# best PFD for kaskazi dorado ?



## benno (Oct 29, 2007)

hey
any dorado owners recommend a pfd thats comfortable in the kas ?
i have a ultra trek pfd 2 , but bcos of the in built seat it constantly pushes on my chin when sitting in the yak.

any suggestions would be great.

cheers


----------



## kayaksportsmark (Apr 1, 2009)

The Stohlquist Fisherman are said to be very good http://www.wavemonkey.com.au/gearshop/stohlquist-fisherman-p-312.html


----------



## varp (Sep 12, 2005)

Hi Benno. I got a cheapo Marlin inflatable, but because I wear a wettie I feel I can get away with it. Not tried a re-entry with it after it's been inflated though. For this season I'm going to get a non inflatable, bouyancy type with pockets. Giving up on the wettie and using neoprene waders too.

Stohlquist may get a look in. Hopefully we will hear more here. You tried contacting Kaskazi?


----------



## whoohoo (Feb 3, 2006)

Mark, apparently the Stohlquist Fisherman is not a Type 1 PFD, would this be correct?
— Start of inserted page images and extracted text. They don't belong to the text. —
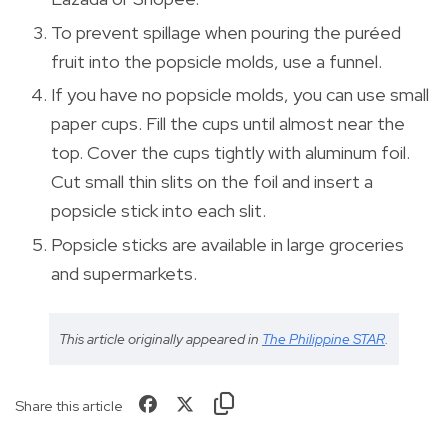
To prevent spillage when pouring the puréed
fruit into the popsicle molds, use a funnel.
If you have no popsicle molds, you can use small
paper cups. Fill the cups until almost near the
top. Cover the cups tightly with aluminum foil.
Cut small thin slits on the foil and insert a
popsicle stick into each slit.
Popsicle sticks are available in large groceries
and supermarkets.
This article originally appeared in
The Philippine STAR
.
Share this article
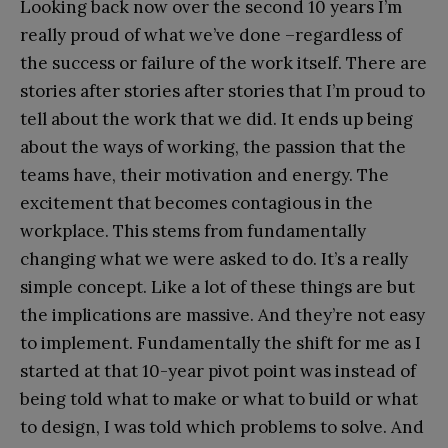
Looking back now over the second 10 years I’m
really proud of what we’ve done –regardless of
the success or failure of the work itself. There are
stories after stories after stories that I’m proud to
tell about the work that we did. It ends up being
about the ways of working, the passion that the
teams have, their motivation and energy. The
excitement that becomes contagious in the
workplace. This stems from fundamentally
changing what we were asked to do. It’s a really
simple concept. Like a lot of these things are but
the implications are massive. And they’re not easy
to implement. Fundamentally the shift for me as I
started at that 10-year pivot point was instead of
being told what to make or what to build or what
to design, I was told which problems to solve. And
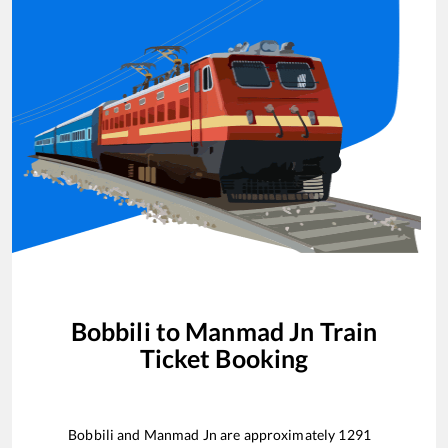
Bobbili
to
Manmad Jn
Train
Ticket Booking
Bobbili
and
Manmad Jn
are approximately
1291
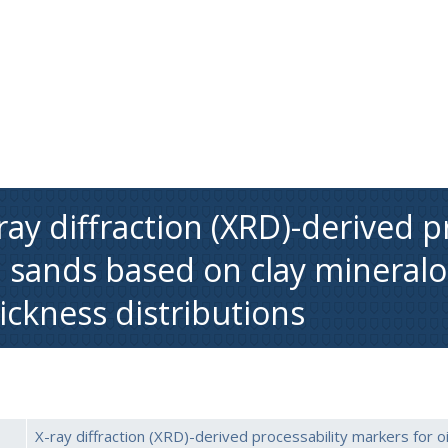
ray diffraction (XRD)-derived p
l sands based on clay mineralo
ickness distributions
X-ray diffraction (XRD)-derived processability markers for o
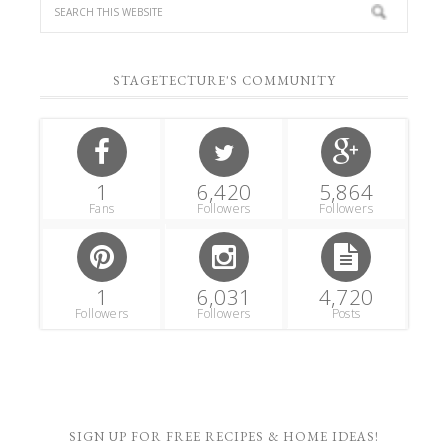
STAGETECTURE'S COMMUNITY
1
6,420
5,864
Fans
Followers
Followers
1
6,031
4,720
Followers
Followers
Posts
SIGN UP FOR FREE RECIPES & HOME IDEAS!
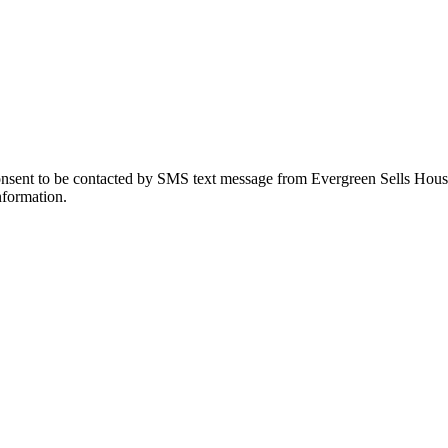
onsent to be contacted by SMS text message from Evergreen Sells Hous
nformation.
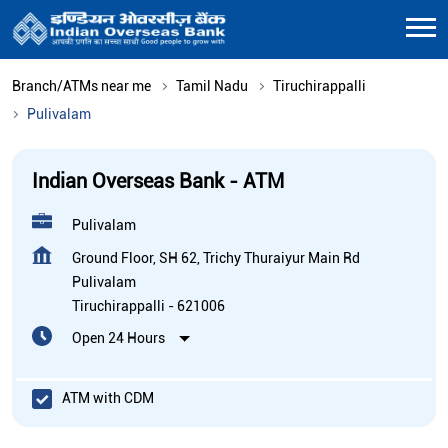
Branch/ATMs near me
Tamil Nadu
Tiruchirappalli
Pulivalam
Indian Overseas Bank - ATM
Pulivalam
Ground Floor, SH 62, Trichy Thuraiyur Main Rd
Pulivalam
Tiruchirappalli
-
621006
Open 24 Hours
ATM with CDM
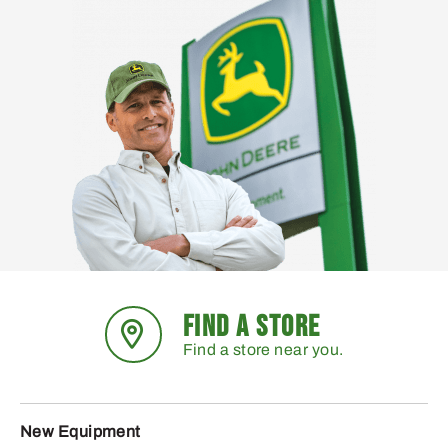
FIND A STORE
Find a store near you.
New Equipment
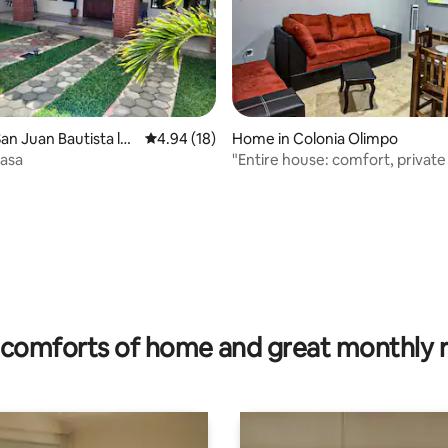
an Juan Bautista la
4.94 out of 5 average rating, 18 reviews
4.94 (18)
Home in Colonia Olimpo
asa
"Entire house: comfort, private
and Wi-Fi
ating, 88 reviews
comforts of home and great monthly 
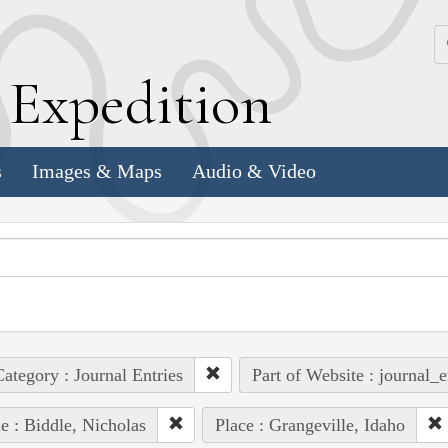
k
E
xpedition
s
Images & Maps
Audio & Video
ategory : Journal Entries
Part of Website : journal_e
e : Biddle, Nicholas
Place : Grangeville, Idaho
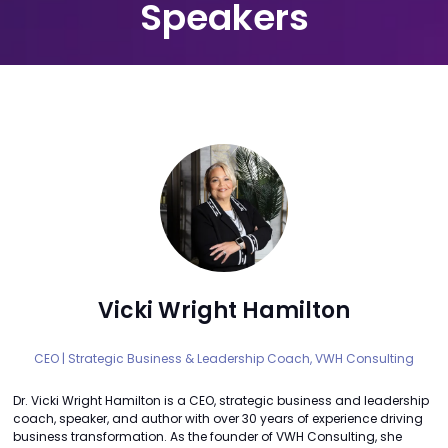
Speakers
Vicki Wright Hamilton
CEO | Strategic Business & Leadership Coach,
VWH Consulting
Dr. Vicki Wright Hamilton is a CEO, strategic business and leadership
coach, speaker, and author with over 30 years of experience driving
business transformation. As the founder of VWH Consulting, she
If it isn't it would have limitations for offshore use.


----------



## kayaksportsmark (Apr 1, 2009)

whoohoo said:


> Mark, apparently the Stohlquist Fisherman is not a Type 1 PFD, would this be correct?
> If it isn't it would have limitations for offshore use.


Hi Tom,
The fisherman from Stohlquist comes in a greeny color which due to its dark appearance is classed as PFD Type 3, it also comes in a yellowy orange color which is brighter and meets standard for a PFD Type 2. Both have the same flotation and comfort while paddling, it is just the color difference.
You are correct they are not a PFD Type 1. They are not designed to float you on your back. 
If you are kayaking offshore I would recommend a bright colored quality PFD Type 2, which will allow comfort and freedom of movement while paddling so you will actually wear it. In the event of a capsize a PFD Type 2 will allow quick reentry onto the yak, 
All PFD's will have their limitations and there has been much debate about what to wear. My suggestion is a quality PFD Type 2. Most important once a PFD has been chosen is a good fit, so if buying from a shop sit down on the floor while wearing the PFD and see if it stays snug and comfy or rides up over the belly. For people with a belly bigger than their chest a crotch strap is a good idea to stop the PFD riding up too high if in the water. Check the PFD for attachment points for a crotch strap.
Cheers Mark


----------